Hücresel yaşlanmanın daha katlanılabilir olması ve yaşam beklentimizin önemli ölçüde uzaması için sağlıklı bir diyet ve sürekli fiziksel aktivitenin gerekli olduğu söylendi, çünkü yağ ve şeker oranı yüksek yiyecekler ve fiziksel hareketsizlik çok zararlı sonuçlar doğuruyor. hayatın.

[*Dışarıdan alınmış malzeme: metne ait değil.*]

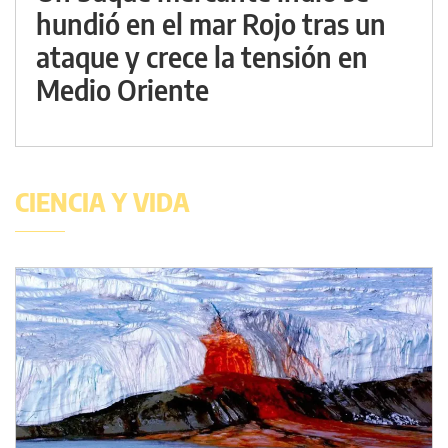
hundió en el mar Rojo tras un
ataque y crece la tensión en
Medio Oriente
CIENCIA Y VIDA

Bununla birlikte, uzmanlara göre, ilişkiler, aile ve iş ve stres gibi diğer şeyler önemli unsurlar olduğundan, onu etkileyen tek faktör bunlar değildir. Sahip olduğumuz yaşam tarzı ve hayatımızın tüm yönlerini yönetme şeklimiz, sadece yaşlılık aşamasında değil, aynı zamanda gelişimimiz boyunca da temel olacaktır.

hücresel yaşlanma sağlığı


Yorumunuzu bırakın

E-posta hesabınız yayınlanmayacak. Gerekli alanlar ile işaretlenmiştir *

*

*

  1. Verilerden sorumlu: Actualidad Blogu
  2. Verilerin amacı: Kontrol SPAM, yorum yönetimi.
  3. Meşruiyet: Onayınız
  4. Verilerin iletilmesi: Veriler, yasal zorunluluk dışında üçüncü kişilere iletilmeyecektir.
  5. Veri depolama: Occentus Networks (AB) tarafından barındırılan veritabanı
  6. Haklar: Bilgilerinizi istediğiniz zaman sınırlayabilir, kurtarabilir ve silebilirsiniz.